Descartan intervención de la ONU


Peligro. La situación en Gaza podrí­a generar una guerra civil, de acuerdo con los analistas.

La idea de una intervención de una fuerza de la ONU en la franja de Gaza lanzada por el secretario general de Naciones Unidas, Ban Ki-moon, fue considerada hoy con escepticismo por los expertos, dudosos sobre su oportunidad y viabilidad.


Los analistas interrogados por la AFP sostuvieron unánimemente que pocos, si no ningún paí­s, aceptará enviar tropas al polvorí­n de Gaza antes de que Hamas y Fatah establezcan un alto el fuego.

Una fuente diplomática británica calificó la propuesta de Ban Ki-moon de «palabras al viento». Para otra, tiene buena intención pero es totalmente irrealista, dada la situación actual y el historial de otras intervenciones hoy viernes por el diario Frankfurter Rundschau, el jefe de la diplomacia alemana, Frank-Walter Steinmeier, calificó la hipótesis de «impensable» y pidió «ser realistas».

Un acuerdo entre los islamistas de Hamas y el movimiento Fatah, del presidente palestino, Mahmud Abas, es una condición previa a cualquier intervención internacional, sostuvo Carne Ross, ex miembro de la misión británica en la ONU que abandonó la cancillerí­a por su desacuerdo con la guerra en Irak.

«Sin él, cualquier fuerza extranjera serí­a atacada», explicó.

Pascal Boniface, del Instituto de Relaciones Internacionales y Estratégicas de Parí­s, compartió esta opinión, y subrayó además las dificultades de una intervención de mantenimiento de la paz en una zona tan poblada como la franja de Gaza, con el riesgo de guerrilla urbana que ello implica.

Ross añadió por su parte que, incluso si la ONU vota de urgencia una resolución, «llevará semanas» enviar tropas al terreno, como ya sucedió con el enví­o de la FINUL a Lí­bano después de que Israel y el movimiento chiita Hezbolá llegaron a un acuerdo en el verano (boreal) de 2006.

Para Chris Doyle, director de la ONG londinense Consejo para el Entendimiento Arabe-Británico, una fuerza internacional sólo serí­a viable en el marco ampliado de una reanudación del proceso de paz israelo-palestino.
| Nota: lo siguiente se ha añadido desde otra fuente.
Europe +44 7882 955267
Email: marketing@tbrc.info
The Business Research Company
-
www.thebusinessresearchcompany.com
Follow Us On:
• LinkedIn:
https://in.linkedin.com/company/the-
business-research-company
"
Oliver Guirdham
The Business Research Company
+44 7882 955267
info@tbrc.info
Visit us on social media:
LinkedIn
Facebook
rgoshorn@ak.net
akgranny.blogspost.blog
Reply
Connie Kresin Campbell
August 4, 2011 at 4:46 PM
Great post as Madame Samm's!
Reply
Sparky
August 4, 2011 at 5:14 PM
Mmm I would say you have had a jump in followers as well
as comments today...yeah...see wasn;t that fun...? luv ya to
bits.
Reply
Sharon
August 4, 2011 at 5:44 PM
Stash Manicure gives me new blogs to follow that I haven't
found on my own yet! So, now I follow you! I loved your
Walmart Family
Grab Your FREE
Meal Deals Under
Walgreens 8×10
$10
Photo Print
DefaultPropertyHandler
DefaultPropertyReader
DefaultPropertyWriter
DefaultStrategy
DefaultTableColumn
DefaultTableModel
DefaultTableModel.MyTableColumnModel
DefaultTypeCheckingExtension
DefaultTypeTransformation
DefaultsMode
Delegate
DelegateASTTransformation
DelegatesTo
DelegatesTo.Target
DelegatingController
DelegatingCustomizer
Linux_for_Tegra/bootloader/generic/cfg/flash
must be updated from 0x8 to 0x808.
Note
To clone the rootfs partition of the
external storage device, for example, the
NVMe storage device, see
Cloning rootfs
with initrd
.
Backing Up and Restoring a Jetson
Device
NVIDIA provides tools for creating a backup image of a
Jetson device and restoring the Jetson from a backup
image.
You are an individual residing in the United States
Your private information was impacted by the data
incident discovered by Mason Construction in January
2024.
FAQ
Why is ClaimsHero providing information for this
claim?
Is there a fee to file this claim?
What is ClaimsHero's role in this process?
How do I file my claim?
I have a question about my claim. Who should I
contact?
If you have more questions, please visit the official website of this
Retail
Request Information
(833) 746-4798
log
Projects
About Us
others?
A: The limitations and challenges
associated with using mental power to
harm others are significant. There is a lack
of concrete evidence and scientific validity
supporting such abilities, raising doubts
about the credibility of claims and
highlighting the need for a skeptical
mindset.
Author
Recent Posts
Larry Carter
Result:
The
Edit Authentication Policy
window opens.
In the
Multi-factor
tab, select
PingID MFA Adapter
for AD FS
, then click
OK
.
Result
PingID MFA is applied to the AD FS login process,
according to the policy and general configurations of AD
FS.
«Incluso si Ban quiere demostrar que hace algo, de hecho, el mayor peso es lo que tengan que decir sobre el tema la secretaria de Estado y el presidente estadounidenses» Condoleezza Rice y George W. Bush, dijo Doyle.

Doyle y Ross coincidieron en señalar que, dada la creciente preocupación en la región, Arabia Saudí­ podrí­a jugar de nuevo un papel mediador.

Este paí­s acogió en febrero, en La Meca, una reunión entre Hamas y Fatah que dio lugar a la firma de un acuerdo para formar un gobierno de unidad, ahora fracasado.

Egipto, que actúa de mediador en Gaza, y la Liga Arabe, cuyos cancilleres tienen previsto reunirse el viernes en El Cairo, también podrí­an evitar un baño de sangre palestino.

Rime Allaf, una especialista en Oriente Medio del instituto de estudios londinense Chatham House, consideró que la comunidad internacional deberí­a hacer un gesto y renunciar a la congelación de sus ayudas directas al gobierno palestino, adoptada tras la llegada al poder de Hamas, en marzo de 2006.

Una fuerza de la ONU «es la peor solución», insistió.

«Se necesita una intervención pero no armada. Lo que los palestinos necesitan es una razón para creer que puede surgir algo positivo del gobierno de unidad», finalizó.